Fedoroff emise una specie di grugnito e strinse i pugni. Lindgren si precipitò accanto a lui. — No, Boris — lo pregò. — Per favore. — Il russo si calmò, anche se a fatica. Nel silenzio appena rotto da un monotono pulsare i presenti fissarono Reymont: erano il capitano, il primo ufficiale, l’ingegnere capo, l’ufficiale di rotta e il direttore dei biosistemi. Il poliziotto li ignorò e il suo sguardo andò oltre: i pannelli erano stati gravemente danneggiati, numerosi aghi degli strumenti di misurazione erano ritorti, alcuni schermi erano infranti, parecchi cavi si erano staccati.

— È questo il danno maggiore? — chiese, indicandoli.

— No — ripose Boudreau, l’ufficiale di rotta. — Possiamo sostituirli con altri pezzi.

Reymont andò a guardare il videoscopio. I circuiti compensatori erano stati ugualmente danneggiati e non funzionavano più. Si avvicinò al periscopio elettronico e infilò la faccia nel mantice.

Un simulacro emisferico balzò dall’oscurità davanti ai suoi occhi, la scena era distorta come avrebbe potuto scorgerla se si fosse trovato all’esterno dello scafo. Le stelle erano affollate sul davanti e scorrevano ai lati dell’astronave in un fluire rarefatto; mandavano radiazioni blu acciaio, violetto, raggi X. A poppa lo spettacolo si avvicinava a quello che era familiare prima della collisione — ma non completamente — e i soli erano diventati rossi come tizzoni. Quasi preso da un leggero brivido, Reymont rialzò la testa nella confortevole intimità della sala di comando.

— Allora? — esclamò.

— Il sistema di decelerazione… — Telander fece appello a tutto il suo coraggio. — Non possiamo più fermarci.

Il volto di Reymont era privo d’espressione. — Continui.

Fedoroff prese la parola. Il suo tono era quasi sprezzante. — Lei ricorderà, spero, che abbiamo attivato il sistema di decelerazione del modulo Bussard per produrre e manovrare due unità. Tale sistema è distinto da quello che serve per accelerare, perché per rallentare noi non spingiamo il gas nello statoreattore ma invertiamo il suo momento d’inerzia.

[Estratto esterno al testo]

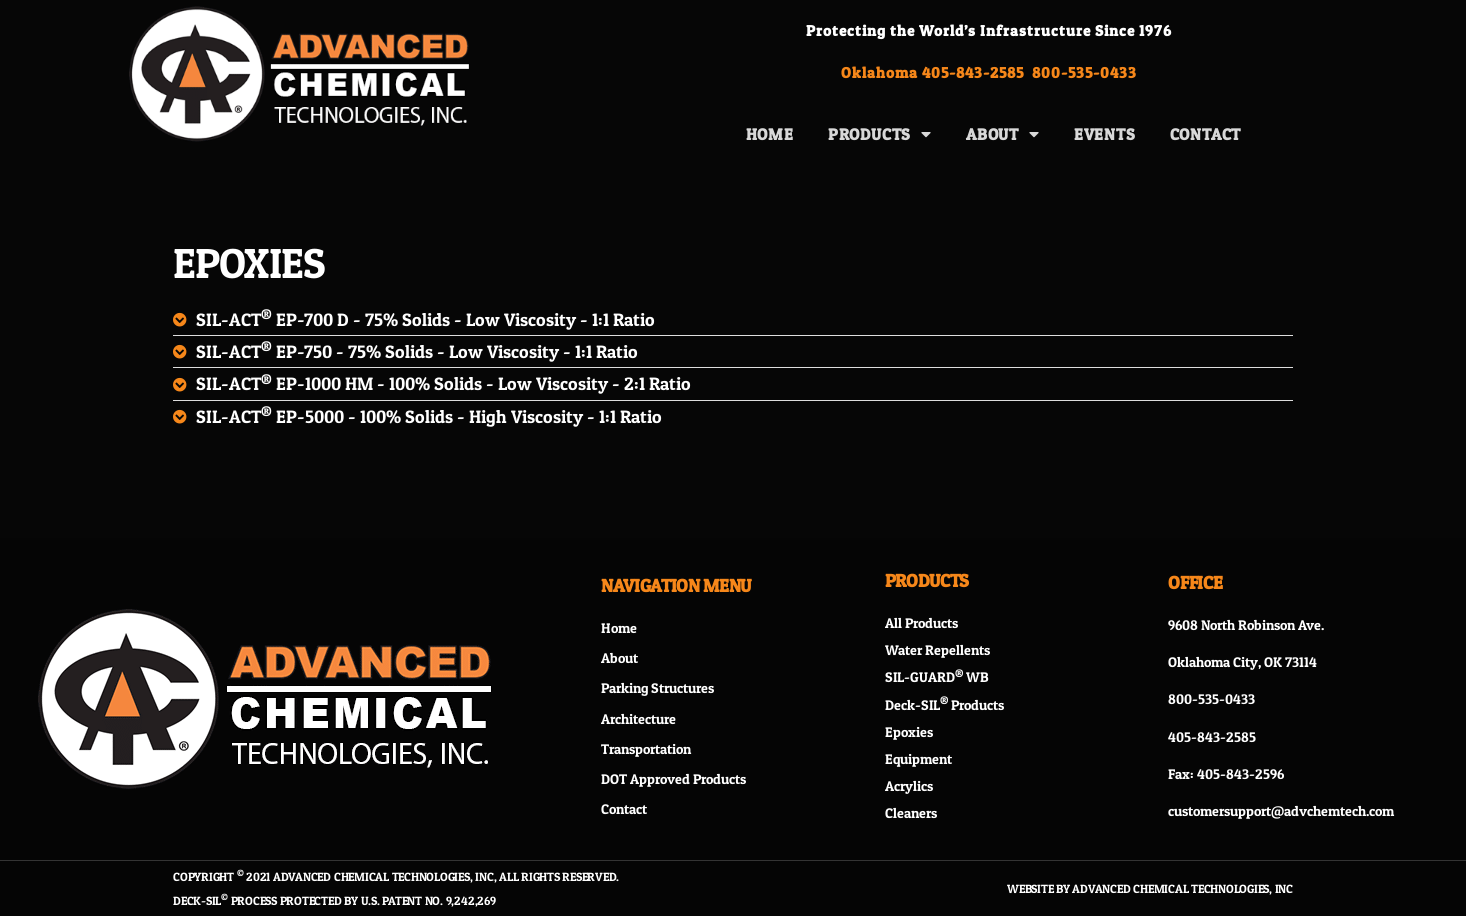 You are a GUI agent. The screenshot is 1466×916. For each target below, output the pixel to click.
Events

Reymont non si lasciò coinvolgere da quel tono insultante. Lindgren trattenne il fiato e, dopo un momento, Fedoroff cedette.

— Allora — proseguì stancamente, — anche gli acceleratori erano in funzione, a un livello di potenza molto più alto. Per questa ragione, senza dubbio, la loro forza di campo li ha protetti. I deceleratori, invece… spazzati via. Fatti a pezzi.

— Come?

— Possiamo soltanto dedurre che vi sono stati danni materiali ai loro apparati esterni di controllo e ai generatori e che la reazione termonucleare che li attivava si è estinta. Poiché gli apparecchi misuratori collegati al sistema non forniscono dati — devono essere stati distrutti a loro volta — non possiamo dire esattamente quale sia la reale entità del danno.

Fedoroff guardò il quadro dei comandi. Le parole gli uscivano di bocca più simili a un soliloquio che a un rapporto. Un uomo disperato seguiterà a raccontare fatti ovvi, tornandoci sopra in continuazione. — In questo caso, i deceleratori devono essere stati soggetti a una tensione maggiore di quella che si è esercitata sugli acceleratori. Immagino che quelle forze, reagendo attraverso i campi idromagnetici, abbiano distrutto la protezione materiale in quella parte del modulo Bussard.